IN THE SWIM
"Do you tango?" asked Miss Hopkins, as soon as we were comfortably seated. I know her name was Hopkins, because I had her down on my programme as Popkins, which seemed too good to be true; and, in order to give her a chance of reconsidering it, I had asked her if she was one of the Popkinses of Hampshire. It had then turned out that she was really one of the Hopkinses of Maida Vale.
"No," I said, "I don't." She was only the fifth person who had asked me, but then she was only my fifth partner.
"Oh, you ought to. You must be up-to-date, you know."
"I'm always a bit late with these things," I explained. "The waltz came to England in 1812, but I didn't really master it till 1904."
"I'm afraid if you wait as long as that before you master the tango it will be out."

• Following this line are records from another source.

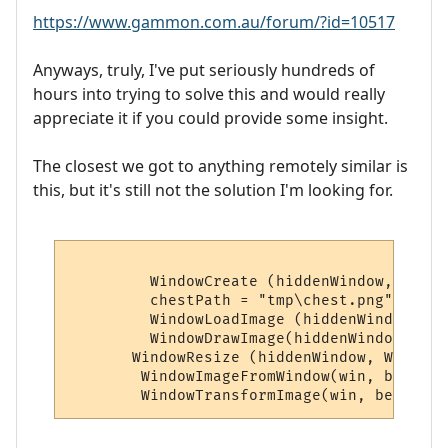
https://www.gammon.com.au/forum/?id=10517
Anyways, truly, I've put seriously hundreds of
hours into trying to solve this and would really
appreciate it if you could provide some insight.
The closest we got to anything remotely similar is
this, but it's still not the solution I'm looking for.
         WindowCreate (hiddenWindow, 0, 0,
         chestPath = "tmp\chest.png"

         WindowLoadImage (hiddenWindow, al
         WindowDrawImage(hiddenWindow, alp
       WindowResize (hiddenWindow, WindowI
        WindowImageFromWindow(win, betaIma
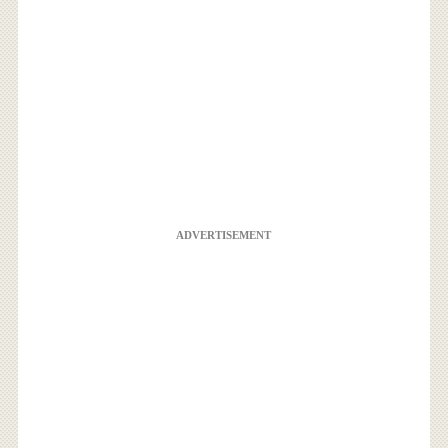
ADVERTISEMENT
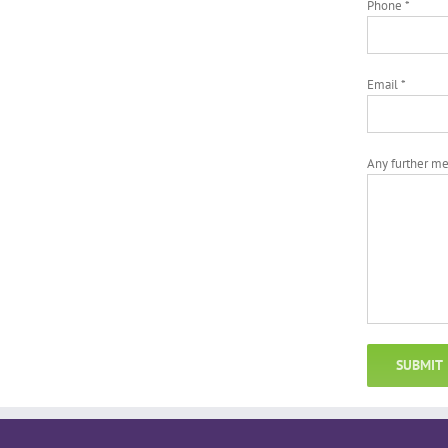
Phone *
Email *
Any further m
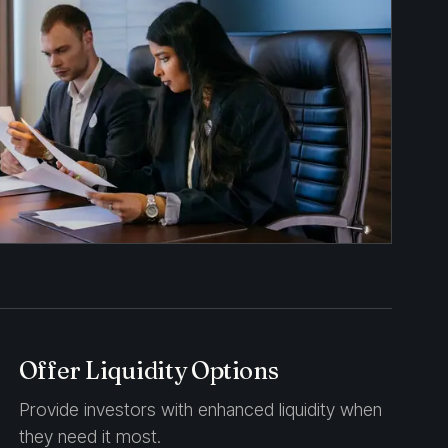
Offer Liquidity Options
Provide investors with enhanced liquidity when
they need it most.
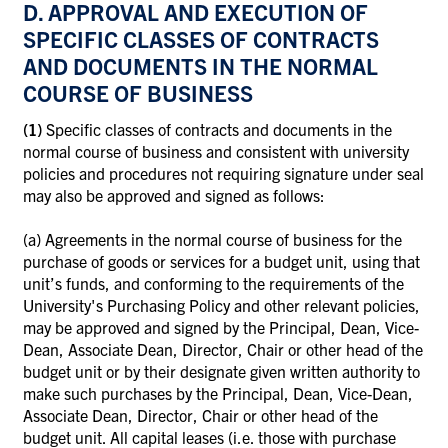
D. APPROVAL AND EXECUTION OF
SPECIFIC CLASSES OF CONTRACTS
AND DOCUMENTS IN THE NORMAL
COURSE OF BUSINESS
(1)
Specific classes of contracts and documents in the
normal course of business and consistent with university
policies and procedures not requiring signature under seal
may also be approved and signed as follows:
(a)
Agreements in the normal course of business for the
purchase of goods or services for a budget unit, using that
unit’s funds, and conforming to the requirements of the
University's Purchasing Policy and other relevant policies,
may be approved and signed by the Principal, Dean, Vice-
Dean, Associate Dean, Director, Chair or other head of the
budget unit or by their designate given written authority to
make such purchases by the Principal, Dean, Vice-Dean,
Associate Dean, Director, Chair or other head of the
budget unit. All capital leases (i.e. those with purchase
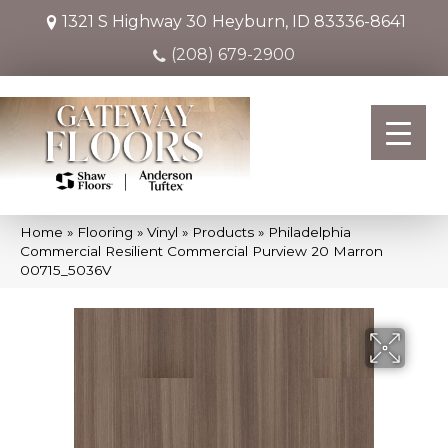
1321 S Highway 30
Heyburn, ID 83336-8641
(208) 679-2900
Home
»
Flooring
»
Vinyl
»
Products
»
Philadelphia
Commercial Resilient Commercial Purview 20 Marron
00715_5036V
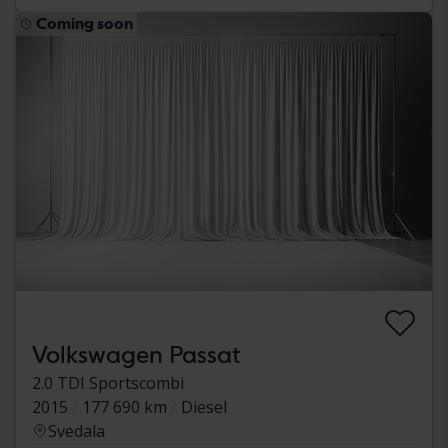
Coming soon
Volkswagen Passat
2.0 TDI Sportscombi
2015
177 690 km
Diesel
Svedala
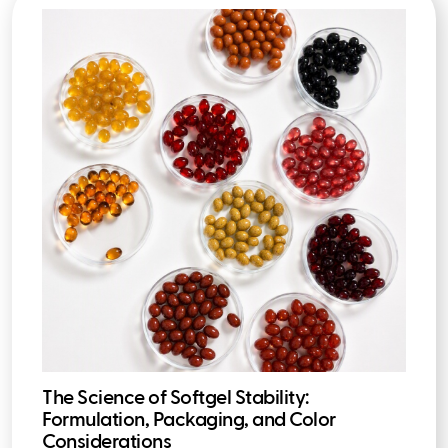
The Science of Softgel Stability:
Formulation, Packaging, and Color
Considerations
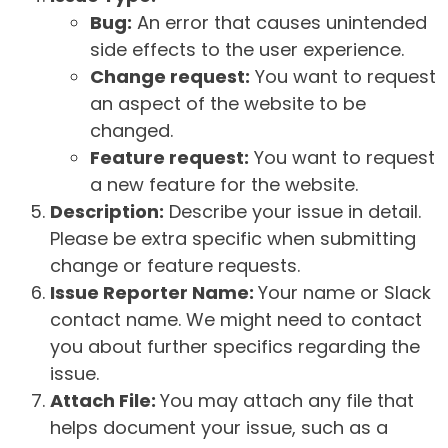
Bug:
An error that causes unintended
side effects to the user experience.
Change request:
You want to request
an aspect of the website to be
changed.
Feature request:
You want to request
a new feature for the website.
Description:
Describe your issue in detail.
Please be extra specific when submitting
change or feature requests.
Issue Reporter Name:
Your name or Slack
contact name. We might need to contact
you about further specifics regarding the
issue.
Attach File:
You may attach any file that
helps document your issue, such as a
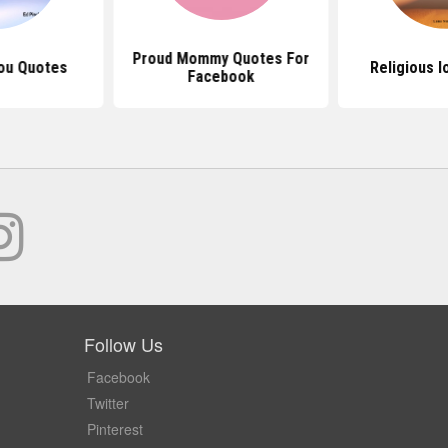
Proud Mommy Quotes For
ou Quotes
Religious 
Facebook
Follow Us
Facebook
Twitter
Pinterest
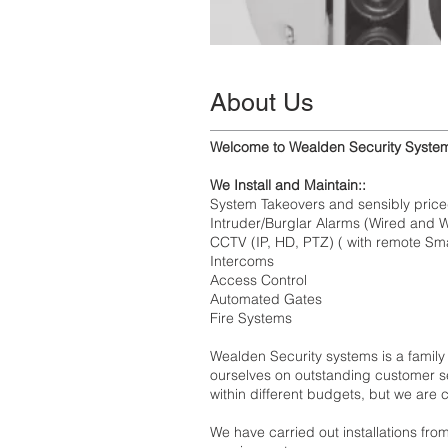
About Us
Welcome to Wealden Security Syste
We Install and Maintain::
System Takeovers and sensibly pric
Intruder/Burglar Alarms (Wired and 
CCTV (IP, HD, PTZ) ( with remote S
Intercoms
Access Control
Automated Gates
Fire Systems
Wealden Security systems is a family
ourselves on outstanding customer se
within different budgets, but we are
We have carried out installations fro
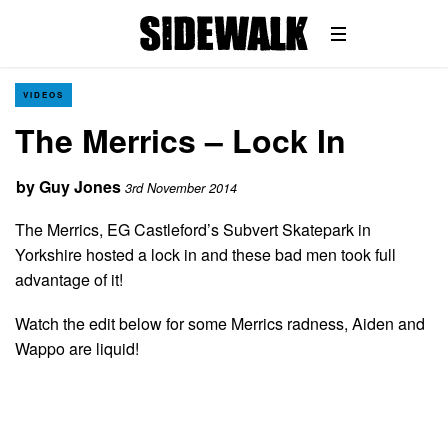
VIDEOS
The Merrics – Lock In
by
Guy Jones
3rd November 2014
The Merrics, EG Castleford’s Subvert Skatepark in
Yorkshire hosted a lock in and these bad men took full
advantage of it!
Watch the edit below for some Merrics radness, Aiden and
Wappo are liquid!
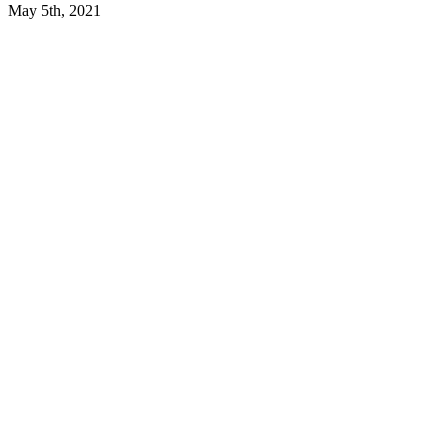
May 5th, 2021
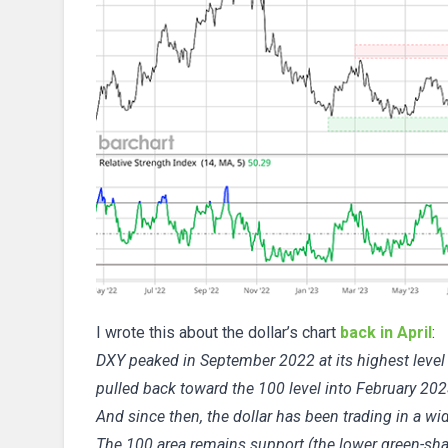
I wrote this about the dollar’s chart
back in April
:
DXY peaked in September 2022 at its highest level i
pulled back toward the 100 level into February 202
And since then, the dollar has been trading in a w
The 100 area remains support (the lower green-sha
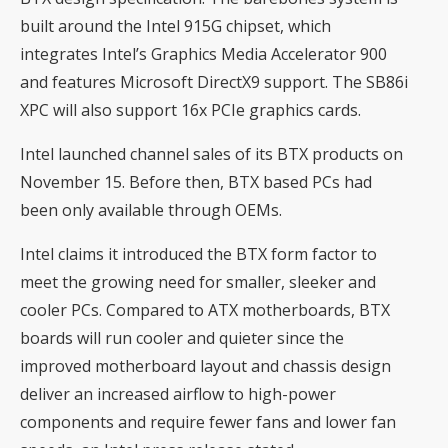
built around the Intel 915G chipset, which
integrates Intel’s Graphics Media Accelerator 900
and features Microsoft DirectX9 support. The SB86i
XPC will also support 16x PCIe graphics cards.
Intel launched channel sales of its BTX products on
November 15. Before then, BTX based PCs had
been only available through OEMs.
Intel claims it introduced the BTX form factor to
meet the growing need for smaller, sleeker and
cooler PCs. Compared to ATX motherboards, BTX
boards will run cooler and quieter since the
improved motherboard layout and chassis design
deliver an increased airflow to high-power
components and require fewer fans and lower fan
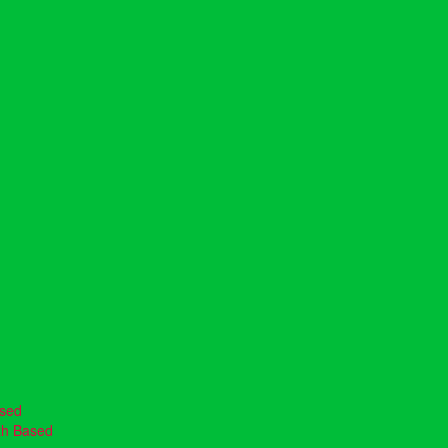
ased
th Based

"That's what I thought. By the time I learnt the tango, the bingo would be in. My idea was to learn the bingo in advance, so as to be ready for it. Think how you'll all envy me in 1917. Think how Society will flock to my Bingo Quick Lunches. I shall be the only man in London who bingoes properly. Of course, by 1918 you'll all be at it."
"Then we must have one together in 1918," smiled Miss Hopkins.
"In 1918," I pointed out coldly, "I shall be learning the pongo."